We were able to take this information a step further. Shortly after I explained these levels to my brother who's currently a counseling grad student, he read where trauma victims are affected neurobiologically. There's evidence that trauma changes a victim's chemical makeup. In Jonah's case, his brain had to produce so much norepinephrine to keep him alive when he was first born that it became the norm.

So how has this information changed our life? Jonah is currently taking some supplements to decrease anxiety. It's not medication but rather a holistic approach to change his brain levels. Between the non-dairy and supplements, we've noticed a slight change-- nothing drastic-- but I feel more comfortable with this approach. His personality is intact and life is a little less tense.

We've also been working closely with the school to get Jonah an IEP (Individualized Educational Plan). The school initially said that he couldn't receive an IEP because he wasn't behind academically. In fact, he's quite the opposite, but FUNCTIONALLY school is not an appropriate place for him to learn-- and so the law did help our case. The other hurdle has been that because Sensory Processing Disorder is not in the DSM (Diagnostic and Statistical Manual) yet, the government doesn't acknowledge it as a disability that requires school systems to provide accommodations. He needs one DESPERATELY so that he can receive accommodations at school-- primarily a consistent adult who is aware of his sensory needs and can help him meet those needs in order to comply with school rules and respect his classmates.

We got good news a few weeks ago. Jonah will have an aide working with him at school! It's a huge answer to prayer for us. It's been an exhausting few months of researching, reading, and praying. I was emotionally spent. Not any more though. I'm just SO THANKFUL.
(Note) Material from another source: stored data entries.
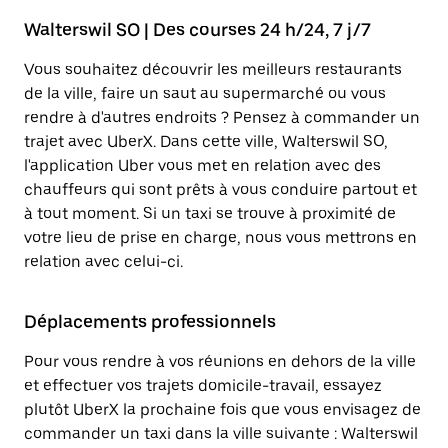
Walterswil SO | Des courses 24 h/24, 7 j/7
Vous souhaitez découvrir les meilleurs restaurants
de la ville, faire un saut au supermarché ou vous
rendre à d'autres endroits ? Pensez à commander un
trajet avec UberX. Dans cette ville, Walterswil SO,
l'application Uber vous met en relation avec des
chauffeurs qui sont prêts à vous conduire partout et
à tout moment. Si un taxi se trouve à proximité de
votre lieu de prise en charge, nous vous mettrons en
relation avec celui-ci.
Déplacements professionnels
Pour vous rendre à vos réunions en dehors de la ville
et effectuer vos trajets domicile-travail, essayez
plutôt UberX la prochaine fois que vous envisagez de
commander un taxi dans la ville suivante : Walterswil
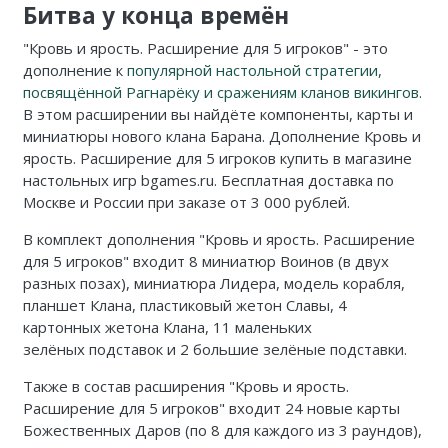
Битва у конца времён
"Кровь и ярость. Расширение для 5 игроков" - это
дополнение к
популярной настольной стратегии,
посвящённой Рагнарёку и сражениям кланов викингов
.
В этом расширении вы найдёте компоненты, карты и
миниатюры нового клана Барана. Дополнение Кровь и
ярость. Расширение для 5 игроков купить в магазине
настольных игр bgames.ru. Бесплатная доставка по
Москве и России при заказе от 3 000 рублей.
В комплект дополнения "Кровь и ярость. Расширение
для 5 игроков" входит 8 миниатюр Воинов (в двух
разных позах), миниатюра Лидера, модель корабля,
планшет Клана, пластиковый жетон Славы, 4
картонных жетона Клана, 11 маленьких
зелёных подставок и 2 большие зелёные подставки.
Также в состав расширения
"
Кровь и ярость.
Расширение для 5 игроков" входит 24 новые карты
Божественных Даров (по 8 для каждого из 3 раундов),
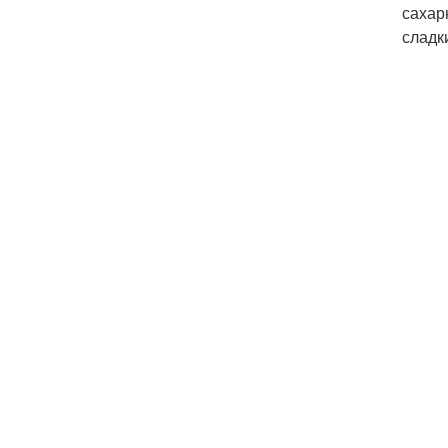
сахар
сладк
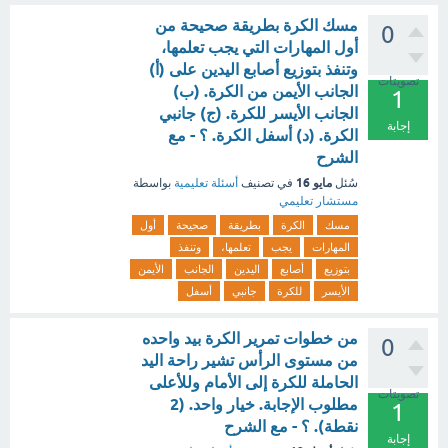
مسك الكرة بطريقة صحيحة من
0
أول المهارات التي يجب تعلمها،
وتنفذ بتوزيع أصابع اليدين على (أ)
تصويتات
الجانب الأيمن من الكرة. (ب)
1
الجانب الأيسر للكرة. (ج) جانبي
إجابة
الكرة. (د) أسفل الكرة. ؟ - مع
الشرح
مايو 16
سُئل
في تصنيف
أسئلة تعليمية
بواسطة
مستشار تعليمي
مسك
الكرة
بطريقة
صحيحة
أول
المهارات
يجب
تعلمها،
وتنفذ
بتوزيع
أصابع
اليدين
الجانب
الأيمن
الأيسر
للكرة
جانبي
أسفل
من خطوات تمرير الكرة بيد واحده
0
من مستوى الرأس تشير راحة اليد
الحاملة للكرة إلى الأمام وللأعلى
تصويتات
مطلوب الإجابة. خيار واحد. (2
1
نقطة). ؟ - مع الشرح
إجابة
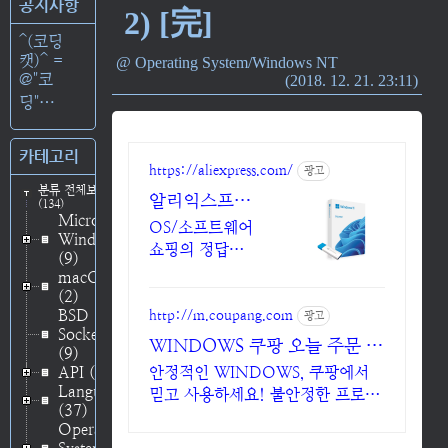
공지사항
2) [完]
^(코딩
캣)^ =
Operating System/Windows NT
@"코
2018. 12. 21. 23:11
딩"⋯
카테고리
https://aliexpress.com/
광고
분류 전체보기
알리익스프레
(134)
Microsoft
스,WINDOWS
OS/소프트웨어
Windows
Windows 알리
쇼핑의 정답
(9)
에서!
WINDOWS! 알
macOS
리에서 합리적인
(2)
BSD
가격으로!
http://m.coupang.com
광고
Socket
WINDOWS 쿠팡 오늘 주문 내
(9)
일 바로 도착
API
(48)
안정적인 WINDOWS, 쿠팡에서
Language
믿고 사용하세요! 불안정한 프로그
(37)
램 대신, 라이선스 제품으로 편리하
Operating
게 시작하세요.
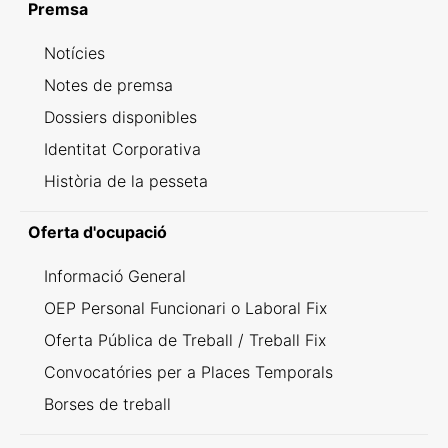
Premsa
Notícies
Notes de premsa
Dossiers disponibles
Identitat Corporativa
Història de la pesseta
Oferta d'ocupació
Informació General
OEP Personal Funcionari o Laboral Fix
Oferta Pública de Treball / Treball Fix
Convocatóries per a Places Temporals
Borses de treball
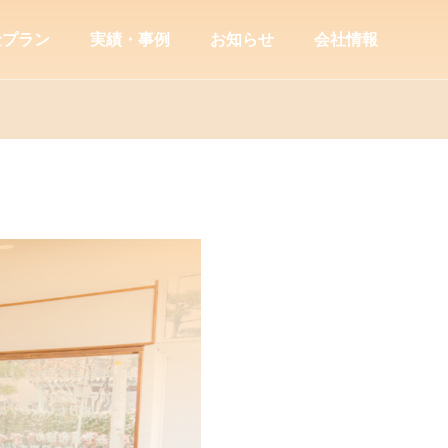
金プラン
実績・事例
お知らせ
会社情報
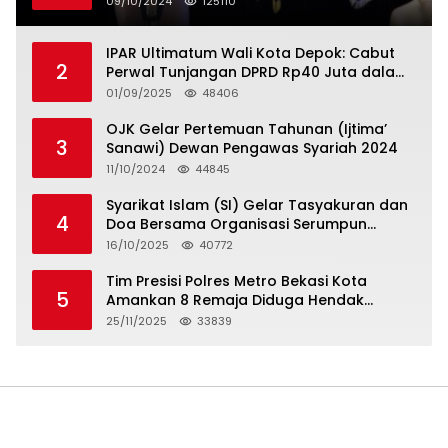
09/10/2024
125110
IPAR Ultimatum Wali Kota Depok: Cabut
2
Perwal Tunjangan DPRD Rp40 Juta dalam
5 Hari atau Hadapi Aksi Rakyat
01/09/2025
48406
OJK Gelar Pertemuan Tahunan (Ijtima’
3
Sanawi) Dewan Pengawas Syariah 2024
11/10/2024
44845
Syarikat Islam (SI) Gelar Tasyakuran dan
4
Doa Bersama Organisasi Serumpun
Syarikat Islam Doa
16/10/2025
40772
Tim Presisi Polres Metro Bekasi Kota
5
Amankan 8 Remaja Diduga Hendak
Tawuran
25/11/2025
33839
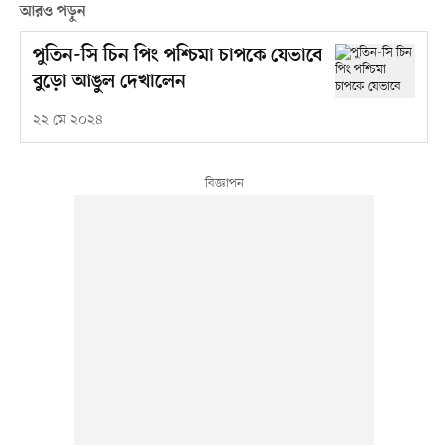
আরও পড়ুন
পুতিন-সি চিন পিং পশ্চিমা চাপকে যেভাবে
বুড়ো আঙুল দেখালেন
২২ মে ২০২৪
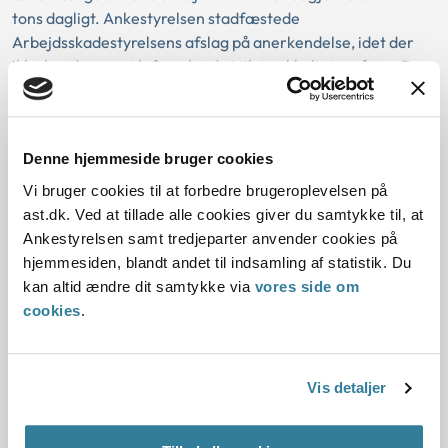
tons dagligt. Ankestyrelsen stadfæstede
Arbejdsskadestyrelsens afslag på anerkendelse, idet der
ikke havde været løftearbejde i tilstrækkeligt omfang. Der
blev lagt vægt på størrelsen af de enkelte byrder.
Sag nr. 3 (j.nr. 1206428-06)
Denne hjemmeside bruger cookies
I sagen var anmeldt mulig discusprolaps i lænden hos en
Vi bruger cookies til at forbedre brugeroplevelsen på
kvindelig maskinoperatør på en plastfabrik, som i ca. 7 år
ast.dk. Ved at tillade alle cookies giver du samtykke til, at
havde været beskæftiget med pakning af papkasser. Hver
Ankestyrelsen samt tredjeparter anvender cookies på
papkasse vejede mellem 10-16 kg. Hun løftede 2,5 tons om
hjemmesiden, blandt andet til indsamling af statistik. Du
dagen. Ankestyrelsen stadfæstede Arbejdsskadestyrelsens
kan altid ændre dit samtykke via
vores side om
afslag på anerkendelse, idet der ikke havde været
cookies
.
løftearbejde i tilstrækkeligt omfang.
Sag nr. 4 (j.nr. 1206821-06)
Vis detaljer
I sagen var anmeldt kroniske lænderygsmerter hos en
kvindelig fiskeindustriarbejder, som i årene 1969-1971, 1978-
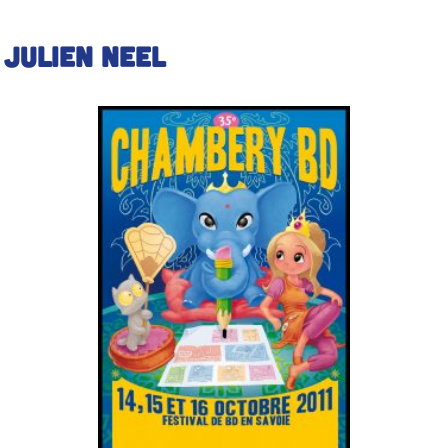
:
Julien NEEL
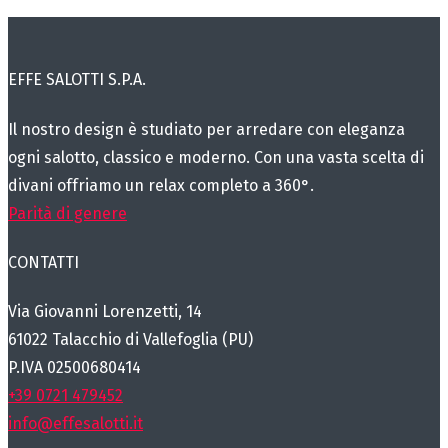
EFFE SALOTTI S.P.A.
Il nostro design è studiato per arredare con eleganza
ogni salotto, classico e moderno. Con una vasta scelta di
divani offriamo un relax completo a 360°.
Parità di genere
CONTATTI
Via Giovanni Lorenzetti, 14
61022 Talacchio di Vallefoglia (PU)
P.IVA 02500680414
+39 0721 479452
info@effesalotti.it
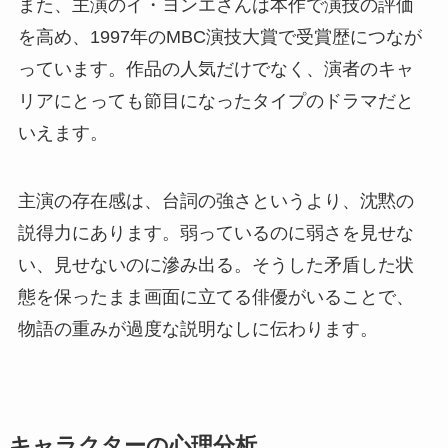
また、主演のイ・ヨンエさんは本作で演技の評価
を高め、1997年のMBC演技大賞で受賞歴につなが
っています。作品の人気だけでなく、演者のキャ
リアにとっても節目になったタイプのドラマだと
いえます。
主演の存在感は、台詞の強さというより、沈黙の
説得力にあります。弱っているのに弱さを見せな
い、見せないのに滲み出る。そうした矛盾した状
態を保ったまま画面に立てる俳優がいることで、
物語の重みが過度な説明なしに伝わります。
キャラクターの心理分析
It hit me again. Jesus loves Jonah more than I do.

7 comments:

Tracey said...

Wow! What a beautifully written post! I'm so glad to that you have found some answers and are getting things in place at school to make it a better place for Jonah to be. I'm praising God with you! Thanks for sharing so openly about your beautiful family!

Anonymous said...

We've been praying with you.
Just missing my lunches with him.
T

Grandma said...

Oh, Traci
I always have you and your family in my prayers.
I am just so thankful that you got the aid for Jonah. And of course, Jesus loves him more than you do. That doesn't mean you love him any less than you do now.
So, just keep praying and everthing will work out.
I love all four of you very much.

Pop and Grammy said...

Before I read your post I thought the title "connecting the dots" had something to do with his freckles and the splattered mud on his face! I love it that you meet some of his sensory needs by letting him get down and dirty! He keeps that washing machine running!
I'm ready for some Jonah hugs and ready to kiss that muddy face! Love you, Buddy!

Organized Chaos said...

I'm so glad you're getting some answers that are letting you put pieces of this puzzle together. I'm sure it's been frustrating wanting to do everything you can for Jonah but not even really knowing what that entails. I'll continue to pray for more answers and for more people in his education circle that desire to understand him and love him.

And having once been very familiar with the DSM during grad school it's so hard or me to believe that there isn't currently a diagnosis for this because there are SO many that seem to effect less people!

Stephanie Wilson said...

Hopefully the next DSM will include this diagnosis! I am so glad that you are getting answers to your questions. I can personally relate to the brain chemical issues. It is so extremely difficult to ask a brain to function a certain "normal" way when it just CAN'T! So happy for this update Traci!

Deborah said...

wow! thanks for sharing. i loved reading about jonah and what love you and mike have for him. i am so thankful for the answered prayers.